DESCRIPTION (provided by applicant): It has long been believed that abnormal DNA methylation turns of tumor suppressor genes during carcinogenesis, but no biomarker or therapeutic approach has resulted. We find that abnormal de novo methylation at tumor suppressor genes is very rare, and that the dominant abnormality is a loss of DNA methylation across the genome. While demethylation in cancer has been regarded as a contributor to tumor progression, the data shown here indicate instead that is more likely to be a manifestation of a methylation-based antitumor system that induces apoptosis of tumor cells and elicits an antitumor immune response. Further investigation of genome demethylation in cancer may produce new approaches to diagnosis and treatment. Demethylation occurs early in tumorigenesis, and it may be possible to devise treatments that will augment the methylation suicide pathway so as to reduce the incidence or severity of malignant disease. The stability and sensitivity of detection of DNA biomarkers as compared to other biomolecules suggests that the identification of DNA methylation biomarkers through whole-genome methylation profiling could be effective in enhancing early diagnosis. PUBLIC HEALTH RELEVANCE: Our preliminary data and re-examination of published data have led us to re-evaluate the role of abnormalities of genomic methylation patterns in breast cancer.

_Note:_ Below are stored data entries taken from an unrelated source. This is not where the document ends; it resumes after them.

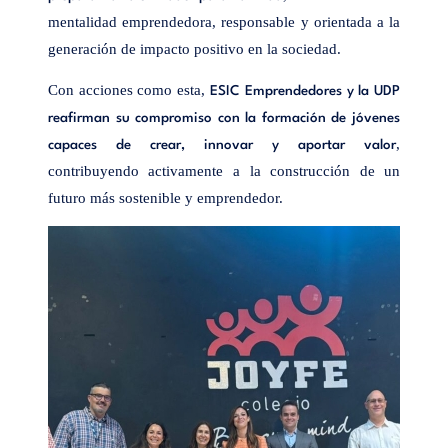
mentalidad emprendedora, responsable y orientada a la
generación de impacto positivo en la sociedad.
Con acciones como esta,
ESIC Emprendedores y la UDP
reafirman su compromiso con la formación de jóvenes
,
capaces de crear, innovar y aportar valor
contribuyendo activamente a la construcción de un
futuro más sostenible y emprendedor.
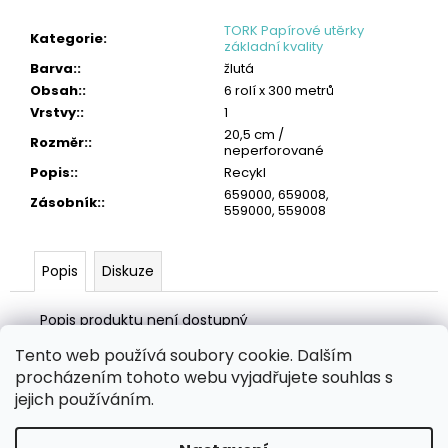
č
u
TORK Papírové utěrky
Kategorie
:
j
základní kvality
e
Barva:
:
žlutá
m
Obsah:
:
6 rolí x 300 metrů
e
Vrstvy:
:
1
20,5 cm /
Rozměr:
:
neperforované
TORK
VLHČENÉ
Popis:
:
Recykl
UTĚRKY
659000, 659008,
NA
Zásobník:
:
559000, 559008
RUCE
HANDY
BUCKET
Popis
Diskuze
2
315
Kč
Popis produktu není dostupný
Tento web používá soubory cookie. Dalším
Z
procházením tohoto webu vyjadřujete souhlas s
á
Zboží.cz
Heureka.cz
MANSFELD AG, s.r.o.
Pesticidy.cz
jejich používáním.
p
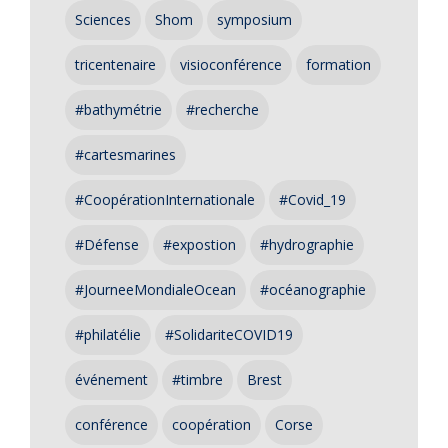
Sciences
Shom
symposium
tricentenaire
visioconférence
formation
#bathymétrie
#recherche
#cartesmarines
#CoopérationInternationale
#Covid_19
#Défense
#expostion
#hydrographie
#JourneeMondialeOcean
#océanographie
#philatélie
#SolidariteCOVID19
événement
#timbre
Brest
conférence
coopération
Corse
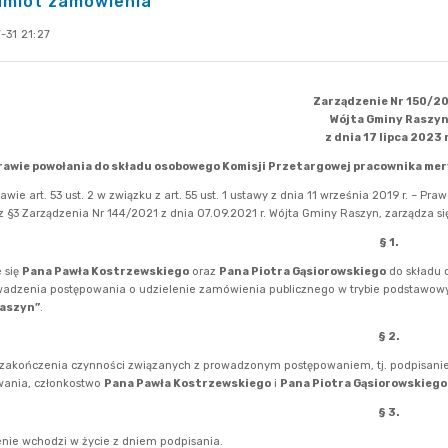
dmiot zamówienia
-31 21:27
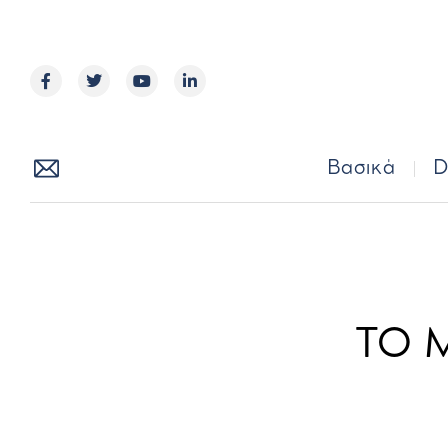
Βασικά
Βασικά
D
ΤΟ 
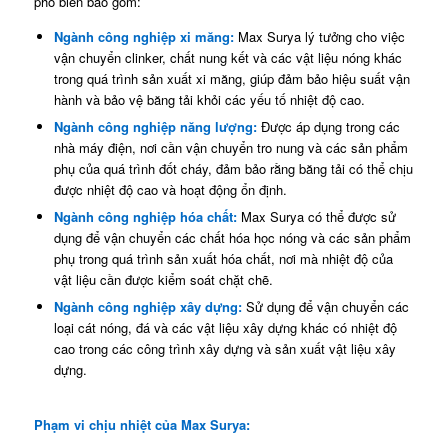
phổ biến bao gồm:
Ngành công nghiệp xi măng:
Max Surya lý tưởng cho việc
vận chuyển clinker, chất nung kết và các vật liệu nóng khác
trong quá trình sản xuất xi măng, giúp đảm bảo hiệu suất vận
hành và bảo vệ băng tải khỏi các yếu tố nhiệt độ cao.
Ngành công nghiệp năng lượng:
Được áp dụng trong các
nhà máy điện, nơi cần vận chuyển tro nung và các sản phẩm
phụ của quá trình đốt cháy, đảm bảo rằng băng tải có thể chịu
được nhiệt độ cao và hoạt động ổn định.
Ngành công nghiệp hóa chất:
Max Surya có thể được sử
dụng để vận chuyển các chất hóa học nóng và các sản phẩm
phụ trong quá trình sản xuất hóa chất, nơi mà nhiệt độ của
vật liệu cần được kiểm soát chặt chẽ.
Ngành công nghiệp xây dựng:
Sử dụng để vận chuyển các
loại cát nóng, đá và các vật liệu xây dựng khác có nhiệt độ
cao trong các công trình xây dựng và sản xuất vật liệu xây
dựng.
Phạm vi chịu nhiệt của Max Surya:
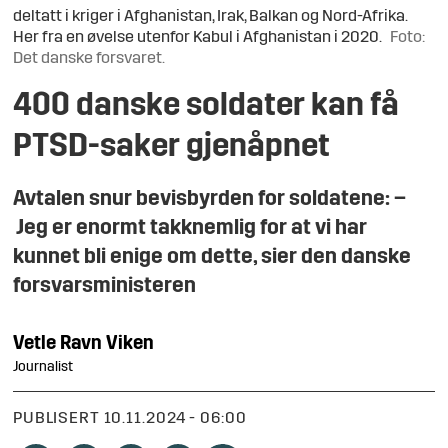
deltatt i kriger i Afghanistan, Irak, Balkan og Nord-Afrika.
Her fra en øvelse utenfor Kabul i Afghanistan i 2020.
Foto:
Det danske forsvaret.
400 danske soldater kan få
PTSD-saker gjenåpnet
Avtalen snur bevisbyrden for soldatene: –
Jeg er enormt takknemlig for at vi har
kunnet bli enige om dette, sier den danske
forsvarsministeren
Vetle
Ravn Viken
Journalist
PUBLISERT
10.11.2024 - 06:00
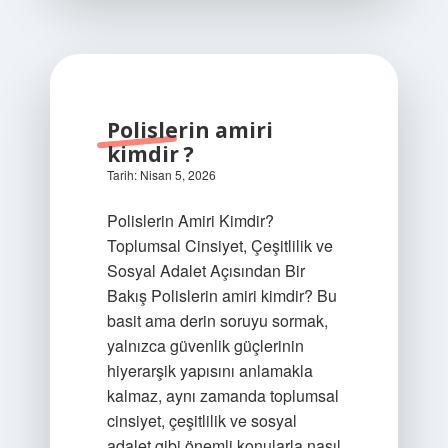
Polislerin amiri
kimdir ?
Tarih: Nisan 5, 2026
Polislerin Amiri Kimdir?
Toplumsal Cinsiyet, Çeşitlilik ve
Sosyal Adalet Açısından Bir
Bakış Polislerin amiri kimdir? Bu
basit ama derin soruyu sormak,
yalnızca güvenlik güçlerinin
hiyerarşik yapısını anlamakla
kalmaz, aynı zamanda toplumsal
cinsiyet, çeşitlilik ve sosyal
adalet gibi önemli konularla nasıl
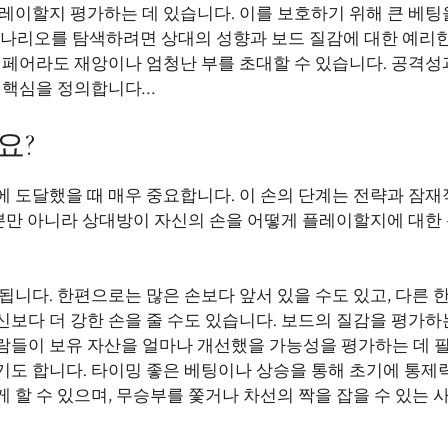
레이할지 평가하는 데 있습니다. 이를 보호하기 위해 큰 베팅
시나리오를 탐색하려면 상대의 성향과 보드 질감에 대한 예리
 페어라도 재앙이나 엄청난 부를 초대할 수 있습니다. 공격성
의 핵심을 정의합니다…
요?
 도달했을 때 매우 중요합니다. 이 손의 단계는 전략과 잠재
양뿐만 아니라 상대방이 자신의 손을 어떻게 플레이할지에 대한
됩니다. 한편으로는 많은 손보다 앞서 있을 수도 있고, 다른 
보다 더 강한 손을 줄 수도 있습니다. 보드의 질감을 평가하
람들이 보유 자산을 얼마나 개선했을 가능성을 평가하는 데 
기도 합니다. 타이밍 좋은 베팅이나 상승을 통해 초기에 통제
 할 수 있으며, 무승부를 쫓거나 차선의 짝을 잡을 수 있는 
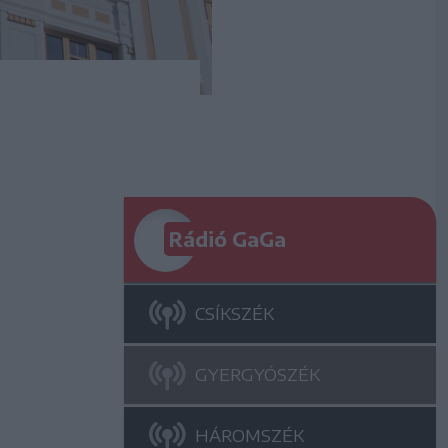
Rádió GaGa
CSÍKSZÉK
GYERGYÓSZÉK
HÁROMSZÉK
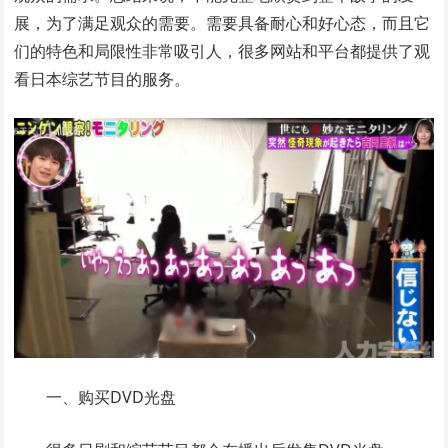
展，为了满足观众的需要。需要具备耐心和好心态，而且它
们的特色和局限性非常吸引人，很多网站和平台都提供了观
看日本综艺节目的服务。
一、购买DVD光盘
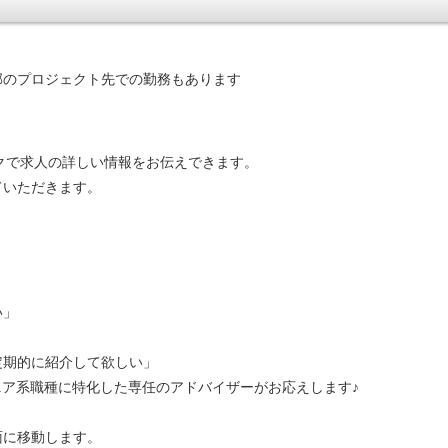
郊のプロジェクト先での勤務もあります
ークで求人の詳しい情報をお伝えできます。
ていただきます。
い」
定期的に紹介して欲しい」
ニア系職種に特化した専任のアドバイザーがお応えします♪
面に移動します。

We conclude that the methylation abnormalities that occur curing carcinogenesis are likely to be a manifestation of a protective system that kills incipient cancer cells.

Our preliminary data and re-examination of published data have led us to re-evaluate the role of abnormalities of genomic methylation patterns in breast cancer. We conclude that the methylation abnormalities that occur curing carcinogenesis are likely to be a manifestation of a protective system that kills incipient cancer cells.